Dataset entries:

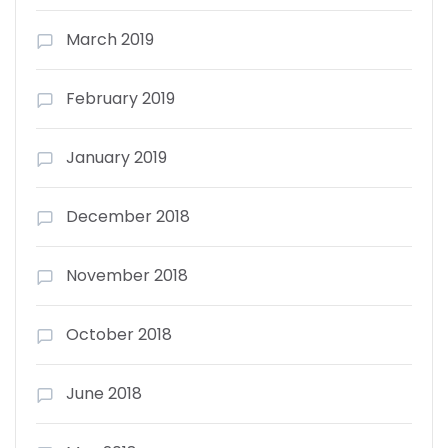
March 2019
February 2019
January 2019
December 2018
November 2018
October 2018
June 2018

• Task to complete: Give back exactly the lines from the one that contains "January 2019" to the end of the data above, both of those lines included.

• Solution to this problem:
January 2019
December 2018
November 2018
October 2018
June 2018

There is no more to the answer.